United States District Court, D. Columbia.

December 22, 2015

BARCLAYS BANK PLC, et al., Defendants

          For Elizabeth B Sandza, Plaintiff: Martin F. McMahon, LEAD ATTORNEY, MARTIN F. MCMAHON & ASSOCIATES, Washington, DC USA.

         For Barclays Bank Plc, Sally Martin, Andrew Johnman, Defendants: Jonathan Mark Shaw, LEAD ATTORNEY, BOIES, SCHILLER & FLEXNER, LLP, Washington, DC USA.

         For Iain Worsley, Defendant: Jonathan Mark Shaw, LEAD ATTORNEY, BOIES, SCHILLER & FLEXNER, LLP, Washington, DC USA; Richard Henry Gordin, LEAD ATTORNEY, BUTZEL LONG, Washington, DC USA.
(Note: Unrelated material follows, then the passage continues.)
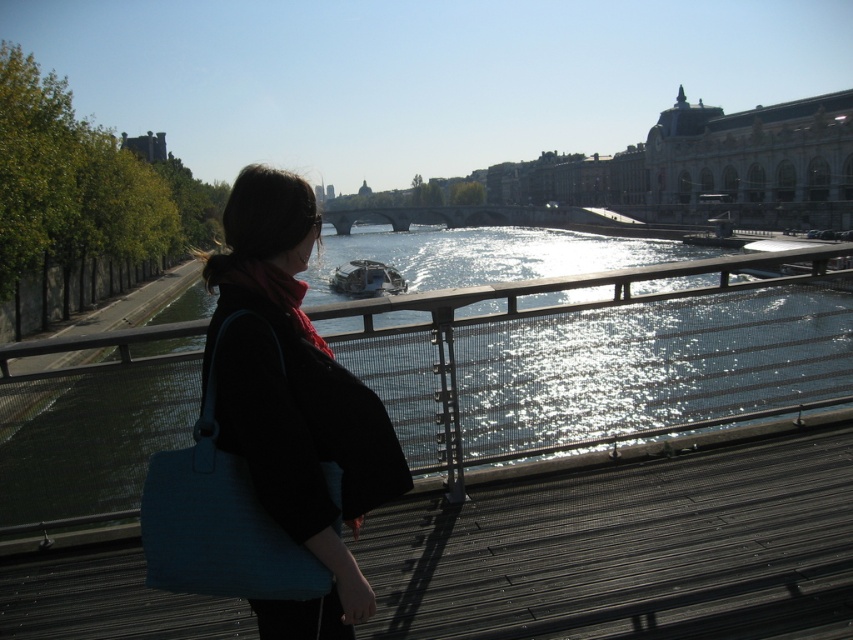 You are a photographer planning to take a photo of the serene riverside scene. You want to ensure both the matte black jacket at center and the stone bridge at center are clearly visible. Given their sizes, which object should you focus on first to ensure proper focus and composition?

The matte black jacket at center has a smaller size compared to the stone bridge at center. Therefore, you should focus on the stone bridge at center first since it is larger and will occupy more space in the photo, ensuring both elements are well captured.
         ELLEN SEGAL HUVELLE, United States District Judge.

         Plaintiff, a former partner at the now-defunct law firm Dewey & LeBoeuf LLP (" D& L" or " the Firm" ), brings this suit against Barclays Bank PLC (" Barclays" ) and three of its employees (the " individual defendants" ). She alleges that defendants conspired with the Firm's management to fraudulently induce her and other non-management partners to take out capital loans with Barclays, the proceeds of which were used to prop up the failing Firm and effectively securitize the Firm's own loans with Barclays. ( See Compl. [ECF No. 1] at 1-4.) Central to the alleged scheme was a concerted effort to " keep the non-management partners in the dark as to the Firm's financial affairs," which encouraged partners to take out the capital loans and forestalled a mass exodus from the Firm. ( See id. at 2-3.) As a result, she alleges that she was injured when the Firm filed for bankruptcy in May 2012, as she was unable to recover her capital contributions and other deferred compensation, which she would not have agreed to defer had she known of the Firm's condition. ( See id. at 2.)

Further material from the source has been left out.